Their leadership has shown the world what is possible when bold governments and bold funders work together. And because of their commitment, researchers now have clear evidence that modern, autonomous delivery systems can dramatically improve care, strengthen health systems, and expand health equity at scale.
A New Model for Connected Health Systems
The MoU signed today builds on that momentum. Working together, Africa CDC and Zipline will help countries better prepare for outbreaks, strengthen real-time data systems, modernize supply chains, and train the health workforce needed to operate these systems sustainably. This work will be done with a shared commitment to equity, sustainability, transparency, and innovation.
This is not simply the signing of a partnership. It is the start of a continent-wide effort to ensure that every community has reliable access to care, and that national leaders have the information they need to detect and respond to health threats before they escalate.
A Call to Donors: Invest in the Bridge to Sustainability
Achieving this vision will require more partners who are ready to lean in.
This is a moment for donors to step forward — not indefinitely, but strategically — to help African countries build the bridge to long-term sustainability. Investments in early infrastructure, workforce development, data systems, and operational research will enable countries to scale these innovations more quickly and embed them into national systems over time.
We applaud donors like the U.S. Department of State for their bold vision, smart strategy, and swift execution of a recent award that supports Zipline’s rapid expansion — a powerful first step toward building the connected health systems Africa deserves.
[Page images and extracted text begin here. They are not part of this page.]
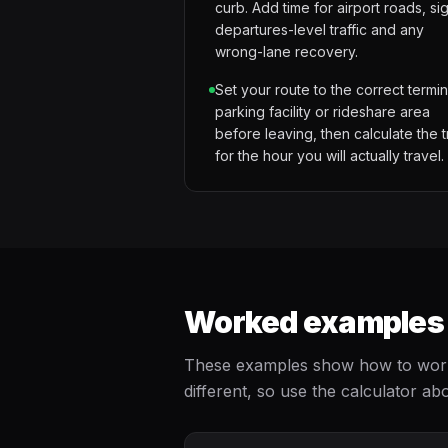
curb. Add time for airport roads, si
departures-level traffic and any
wrong-lane recovery.
Set your route to the correct termin
parking facility or rideshare area
before leaving, then calculate the t
for the hour you will actually travel.
Worked examples f
These examples show how to work b
different, so use the calculator abo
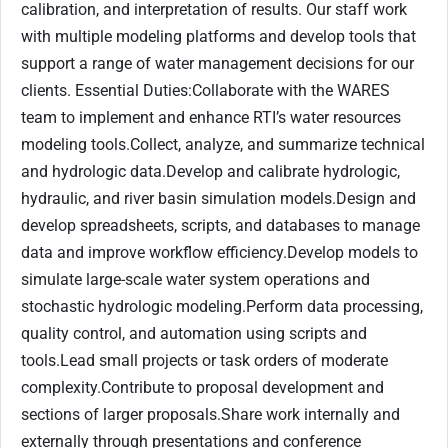
calibration, and interpretation of results. Our staff work
with multiple modeling platforms and develop tools that
support a range of water management decisions for our
clients. Essential Duties:Collaborate with the WARES
team to implement and enhance RTI’s water resources
modeling tools.Collect, analyze, and summarize technical
and hydrologic data.Develop and calibrate hydrologic,
hydraulic, and river basin simulation models.Design and
develop spreadsheets, scripts, and databases to manage
data and improve workflow efficiency.Develop models to
simulate large-scale water system operations and
stochastic hydrologic modeling.Perform data processing,
quality control, and automation using scripts and
tools.Lead small projects or task orders of moderate
complexity.Contribute to proposal development and
sections of larger proposals.Share work internally and
externally through presentations and conference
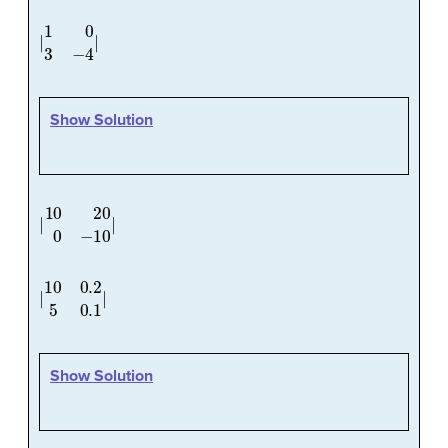
|
1
0
3
−
4
|
Show Solution
|
10
20
0
−
10
|
|
10
0.2
5
0.1
|
Show Solution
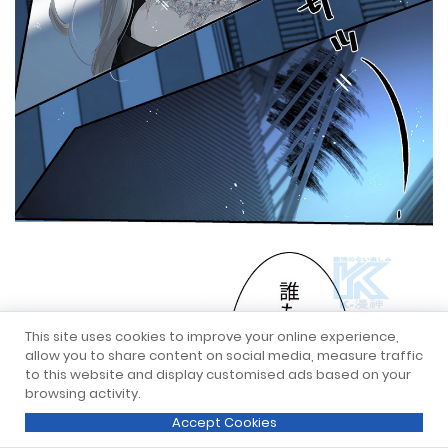
This site uses cookies to improve your online experience,
allow you to share content on social media, measure traffic
to this website and display customised ads based on your
browsing activity.
Accept Cookies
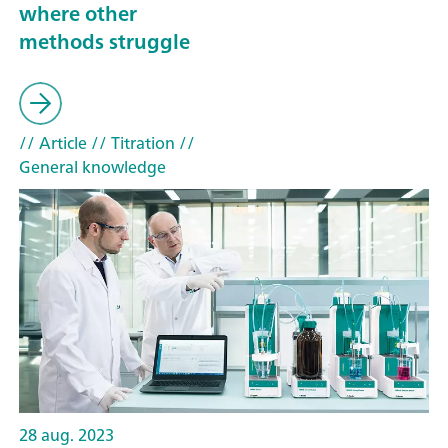
where other
methods struggle
// Article
// Titration
//
General knowledge
28 aug. 2023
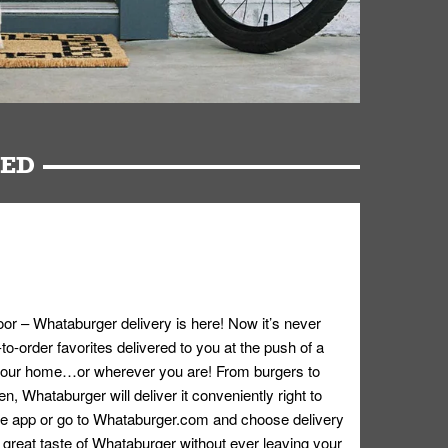
RED
oor – Whataburger delivery is here! Now it’s never
o-order favorites delivered to you at the push of a
 your home…or wherever you are! From burgers to
n, Whataburger will deliver it conveniently right to
e app or go to
Whataburger.com
and choose delivery
e great taste of Whataburger without ever leaving your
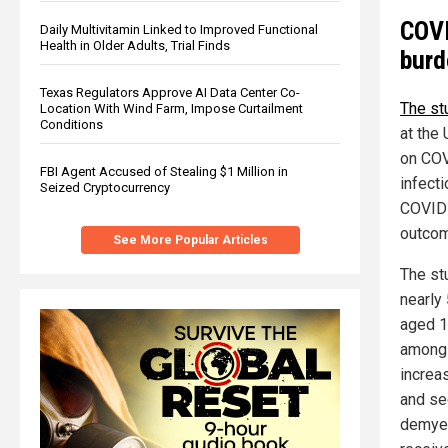
COVI
Daily Multivitamin Linked to Improved Functional
Health in Older Adults, Trial Finds
burd
Texas Regulators Approve AI Data Center Co-
The st
Location With Wind Farm, Impose Curtailment
Conditions
at the 
on COV
FBI Agent Accused of Stealing $1 Million in
infect
Seized Cryptocurrency
COVID-
outcom
See More Popular Articles
The st
nearly 
aged 1
among 
increas
and se
demyel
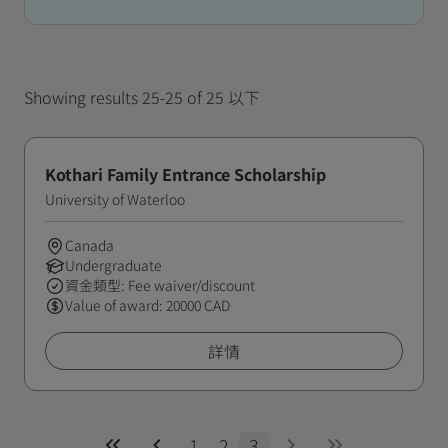
Showing results 25-25 of 25 以下
Kothari Family Entrance Scholarship
University of Waterloo
Canada
Undergraduate
資金類型: Fee waiver/discount
Value of award: 20000 CAD
詳情
1
2
3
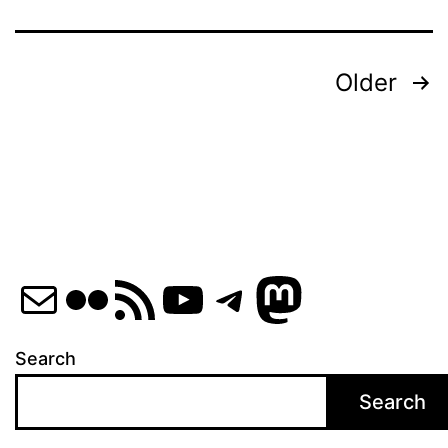
Posts
Older
pagination
Mail
Flickr
RSS Feed
YouTube
Telegram
Mastod
Search
Search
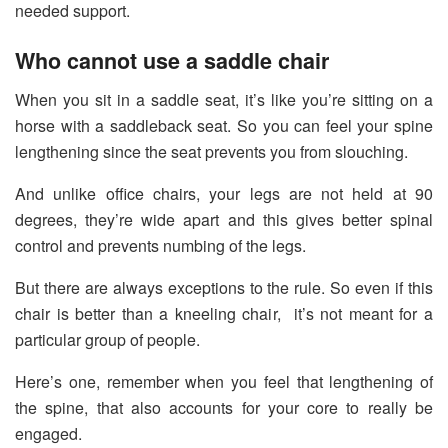
needed support.
Who cannot use a saddle chair
When you sit in a saddle seat, it’s like you’re sitting on a
horse with a saddleback seat. So you can feel your spine
lengthening since the seat prevents you from slouching.
And unlike office chairs, your legs are not held at 90
degrees, they’re wide apart and this gives better spinal
control and prevents numbing of the legs.
But there are always exceptions to the rule. So even if this
chair is better than a kneeling chair, it’s not meant for a
particular group of people.
Here’s one, remember when you feel that lengthening of
the spine, that also accounts for your core to really be
engaged.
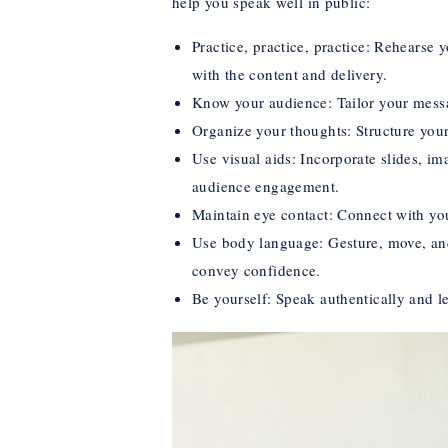
help you speak well in public:
Practice, practice, practice: Rehearse
with the content and delivery.
Know your audience: Tailor your messa
Organize your thoughts: Structure your
Use visual aids: Incorporate slides, i
audience engagement.
Maintain eye contact: Connect with yo
Use body language: Gesture, move, and
convey confidence.
Be yourself: Speak authentically and l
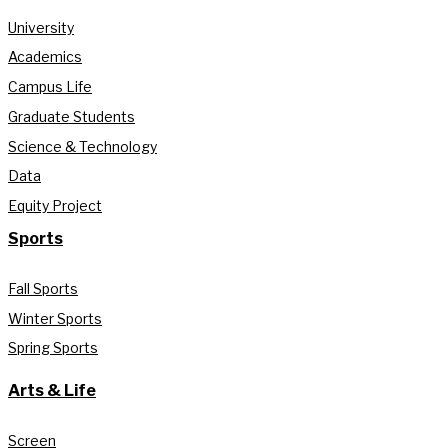
University
Academics
Campus Life
Graduate Students
Science & Technology
Data
Equity Project
Sports
Fall Sports
Winter Sports
Spring Sports
Arts & Life
Screen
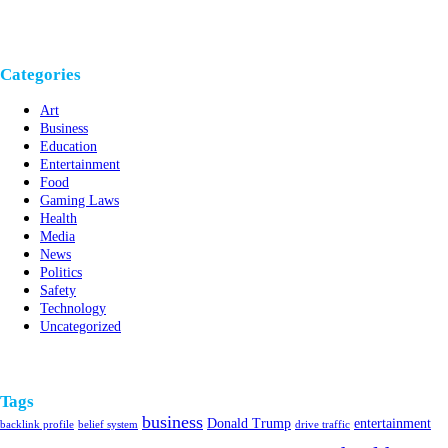
Categories
Art
Business
Education
Entertainment
Food
Gaming Laws
Health
Media
News
Politics
Safety
Technology
Uncategorized
Tags
business
Donald Trump
entertainment
backlink profile
belief system
drive traffic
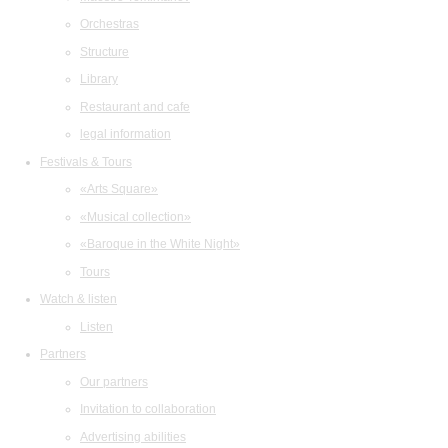
Orchestras
Structure
Library
Restaurant and cafe
legal information
Festivals & Tours
«Arts Square»
«Musical collection»
«Baroque in the White Night»
Tours
Watch & listen
Listen
Partners
Our partners
Invitation to collaboration
Advertising abilities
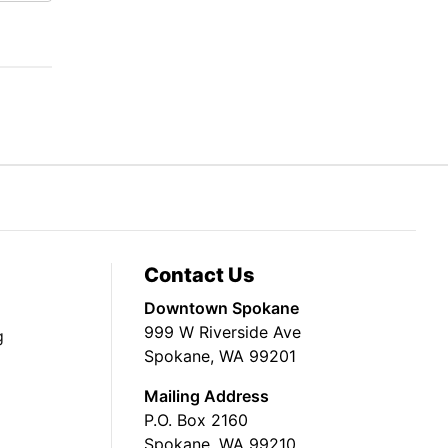
Contact Us
Downtown Spokane
999 W Riverside Ave
g
Spokane, WA 99201
Mailing Address
P.O. Box 2160
Spokane, WA 99210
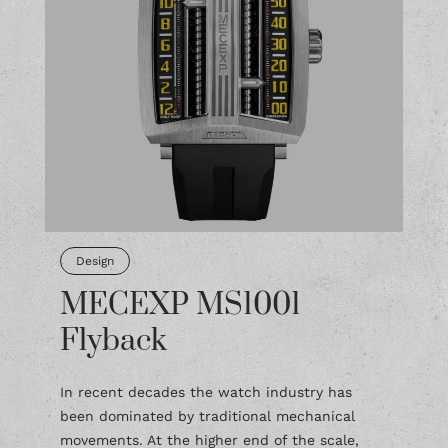
Design
MECEXP MS1001
Flyback
In recent decades the watch industry has
been dominated by traditional mechanical
movements. At the higher end of the scale,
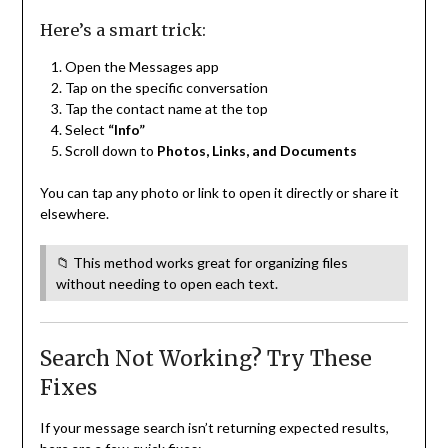
Here’s a smart trick:
Open the Messages app
Tap on the specific conversation
Tap the contact name at the top
Select
“Info”
Scroll down to
Photos, Links, and Documents
You can tap any photo or link to open it directly or share it
elsewhere.
📁 This method works great for organizing files
without needing to open each text.
Search Not Working? Try These
Fixes
If your message search isn’t returning expected results,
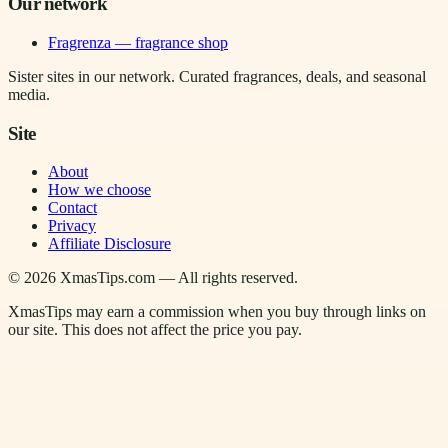
Our network
Fragrenza — fragrance shop
Sister sites in our network. Curated fragrances, deals, and seasonal
media.
Site
About
How we choose
Contact
Privacy
Affiliate Disclosure
©
2026
XmasTips.com — All rights reserved.
XmasTips may earn a commission when you buy through links on
our site. This does not affect the price you pay.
Improvements that Keep Getting Better
The promise of this MoU is not hypothetical. Across Rwanda, Ghana, Nigeria, Kenya, and Côte d’Ivoire, Zipline and its partners have already demonstrated what is possible when health workers gain real-time access to supplies and data.
In Rwanda, for example, the Ministry of Health now integrates information from product movement, patient care, and disease trends into a single, real-time national dashboard. Zipline’s system feeds directly into that infrastructure, giving leaders a live view of how the health system is performing and where health events may be emerging. This kind of visibility enables faster decisions, smarter resource allocation, and stronger protection for every Rwandan.
This is the future of public health: systems that see early, move early, and respond early.
A New Chapter for Africa’s Public Health Systems
The MoU between Africa CDC and Zipline represents a significant step toward that future. It aligns with a transformative vision for a healthy, self-reliant Africa, one that is driven by innovation, equity, and African leadership.
Zipline is ready for the work ahead. Together with Africa CDC, Member States, and partners around the world, we are committed to building a modern public health system that protects every community and fundamentally reshapes the trajectory of health and economic development across the continent.
As we look ahead, we return to the nurse in that rural clinic, the quiet sentinel at the front line of Africa’s health system. With this partnership, she is no longer responding alone. She becomes part of a modern, connected public health system — one that sees early, moves early, and protects communities before lives are lost. That is the promise of this work.